Je viens d'abord pour vous assurer du soutien de vos compatriotes dans la mission qui est la vôtre depuis maintenant un peu plus d'un mois. Cette visite est aussi, d'ailleurs, le témoignage du soutien fidèle que la France entend apporter à son partenaire libanais dans les défis de sécurité qui sont les siens. Face au chaos qui s'étend dans cette partie du monde, la stabilité du Liban est essentielle pour les Libanais, pour leurs voisins et pour l'Europe.
La pertinence des missions de nos armées en est d'autant plus renforcée. Ailleurs, au Sahel ou au Moyen Orient sur le territoire national, nos armées sont engagées contre une même menace, le terrorisme djihadiste, sous ces avatars extrêmes que sont Daech ou AQMI.
Devant de telles menaces, la France a fait le choix de se montrer inébranlable, et ma responsabilité, sous l'autorité du Premier ministre et du chef de l'État, chef des armées, est de faire en sorte que notre Défense joue tout son rôle dans la fermeté que nous opposerons toujours à ceux qui voudraient nous frapper dans nos intérêts et nos valeurs.
Mais dans cette démarche, nous ne cessons jamais d'agir également au service du maintien de la paix, là où elle est préservée.
La France est viscéralement attachée à la paix. C'est un héritage de son histoire, une conviction forte qui est inscrite au cœur de ses valeurs et de sa vision du monde. Chaque individu doit pouvoir vivre dans des conditions dignes ; chaque peuple doit pouvoir se développer dans le respect des autres. Pour la France, le temps des ambitions conquérantes est passé depuis longtemps. C'est tout le sens de votre mission ici. C'est à vous, aujourd'hui, par votre engagement au sein de la FINUL, et toujours au nom de la France, qu'il revient donc porter cette exigence.
C'est pourquoi, après être passé hier saluer vos camarades en Jordanie à Safawi, j'ai souhaité vous retrouver ici, à Deir Kyfa. Je viens aujourd'hui avec un même message, celui du soutien et de la fierté des Français pour votre action.
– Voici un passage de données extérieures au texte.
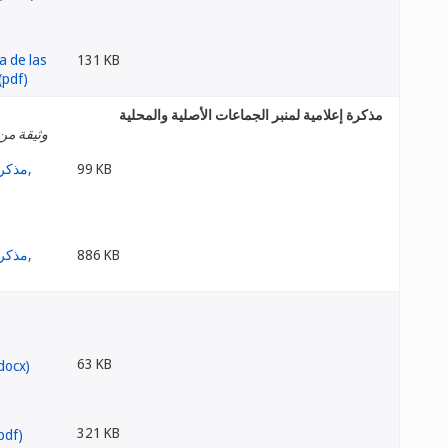
131 KB
مذكرة إعلامية لمنبر الجماعات الأصلية والمحلية
وثيقة من 
99 KB
886 KB
63 KB
321 KB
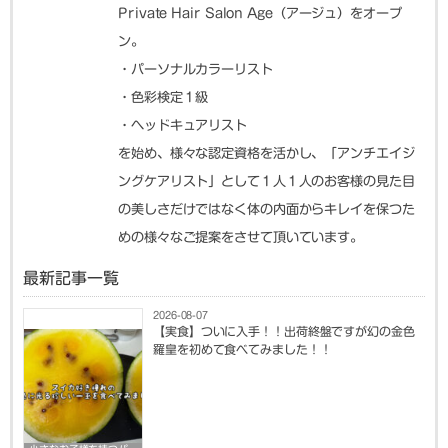
Private Hair Salon Age（アージュ）をオープ
ン。
・パーソナルカラーリスト
・色彩検定１級
・ヘッドキュアリスト
を始め、様々な認定資格を活かし、「アンチエイジ
ングケアリスト」として１人１人のお客様の見た目
の美しさだけではなく体の内面からキレイを保つた
めの様々なご提案をさせて頂いています。
最新記事一覧
2026-08-07
【実食】ついに入手！！出荷終盤ですが幻の金色
羅皇を初めて食べてみました！！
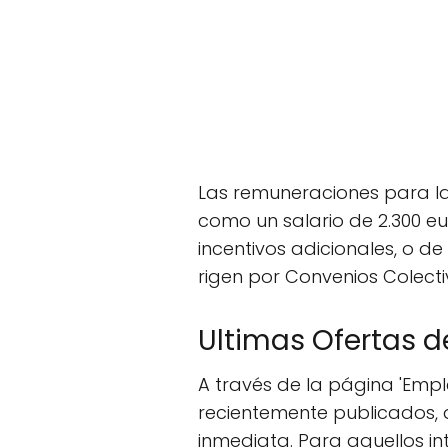
Las remuneraciones para las
como un salario de 2.300 e
incentivos adicionales, o d
rigen por Convenios Colecti
Ultimas Ofertas d
A través de la página 'Empl
recientemente publicados, 
inmediata. Para aquellos in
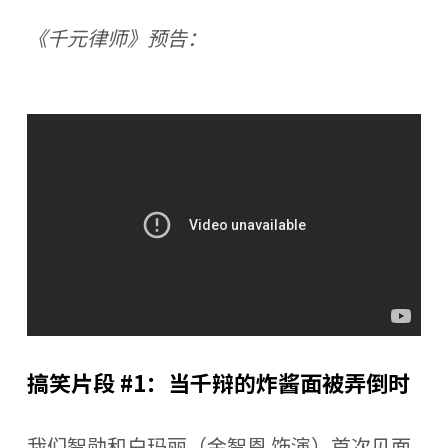
《千元律师》预告：
搞笑片段 #1：当千辩的炸酱面被弄倒时
我们智勋和白玛丽（金智恩 饰演）首次见面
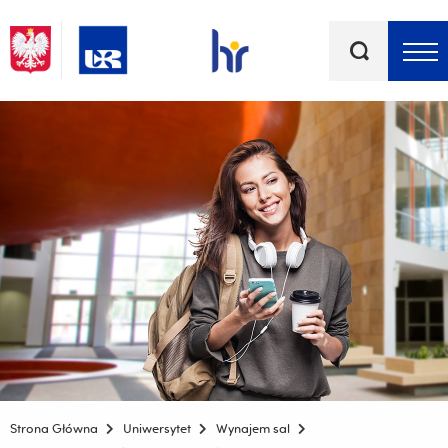
Słowa
kluczowe
Menu - górna belka
Strona Główna
Uniwersytet
Wynajem sal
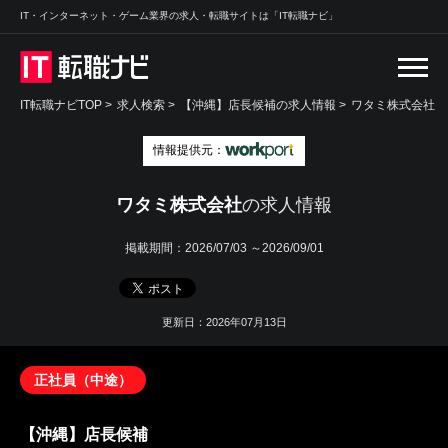
IT・インターネット・ゲーム業界の求人・転職サイトは「IT転職ナビ」
IT転職ナビTOP
>
求人検索
>
【沖縄】店長候補の求人情報 >
ワタミ株式会社
情報提供元：
ワタミ株式会社
の求人情報
掲載期間：
2026/07/03 ～2026/09/01
更新日：2026年07月13日
正社員（中途）
【沖縄】店長候補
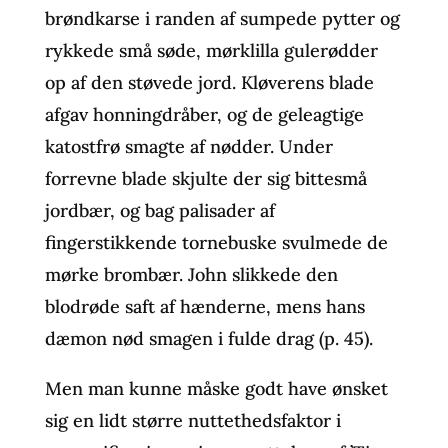
brøndkarse i randen af sumpede pytter og
rykkede små søde, mørklilla gulerødder
op af den støvede jord. Kløverens blade
afgav honningdråber, og de geleagtige
katostfrø smagte af nødder. Under
forrevne blade skjulte der sig bittesmå
jordbær, og bag palisader af
fingerstikkende tornebuske svulmede de
mørke brombær. John slikkede den
blodrøde saft af hænderne, mens hans
dæmon nød smagen i fulde drag (p. 45).
Men man kunne måske godt have ønsket
sig en lidt større nuttethedsfaktor i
Avec près de 900 soldats, la Force Commander Reserve (FCR) est le contingent français le plus important aujourd'hui sous la bannière des Nations unies. Cette contribution conséquente, maintenue dans la durée malgré les très nombreux engagements opérationnels de nos armées, témoigne, s'il en était besoin, de l'importance de votre mission.
Votre présence ici, en appui des différents détachements de la FINUL, est essentielle. Vous êtes en un mot leur force de réassurance.
Je dois dire que vous vous acquittez parfaitement de cette mission délicate, dans un environnement exigeant, en faisant preuve en toutes circonstances d'un professionnalisme qui vous honore et fait la fierté de la France.
Je veux également vous féliciter pour la qualité des contacts que vous avez su établir avec nos amis libanais. Ces échanges reposent sur des entrainements conjoints de très bon niveau. Ils participent directement au maintien de la capacité opérationnelle libanaise comme française. Ainsi, au cours du mandat précédent, DAMAN XXII, ce sont près de 300 militaires des forces armées libanaises (FAL), qui ont participé à une dizaine de stages communs. Mais nous devons faire davantage encore.
Depuis longtemps, vous êtes bien placés pour le savoir, la France et le Liban entretiennent une relation fraternelle. Dans un contexte marqué, depuis trois ans, par une dégradation brutale de la situation sécuritaire au Levant, qui fait désormais peser une menace existentielle sur les Etats de la région, la France réaffirme sa volonté de voir le Liban demeurer un ferment de stabilité au cœur de ce chaos.
Le Liban est en effet soumis à une pression de Daech et du Jabat al Nosra qui n'a pas de précédent, et fait du contrôle de ses frontières un enjeu vital pour sa sécurité. Les événements d'Ersal sont là pour en témoigner, le Liban, ce pays qui connaît le prix de la guerre, ne veut pas être entraîné dans le chaos qui l'entoure. La France est et sera présente pour l'y aider.
Dans ce contexte critique, il était donc essentiel que les amis et les alliés du Liban se mobilisent pour contribuer à sa sécurité, à sa stabilité. Le regretté roi Abdallah, et le roi Salman, mon ami et un ami de la France, partagent avec la République française ce désir de contribuer à cet effort. Dès 2013, nous avons donc pris la décision de conduire ensemble un projet d'ampleur pour moderniser les forces armées libanaises, et j'étais justement ce matin à Beyrouth, pour marquer la première livraison de matériels qui vient concrétiser le don saoudien aux forces armées libanaises.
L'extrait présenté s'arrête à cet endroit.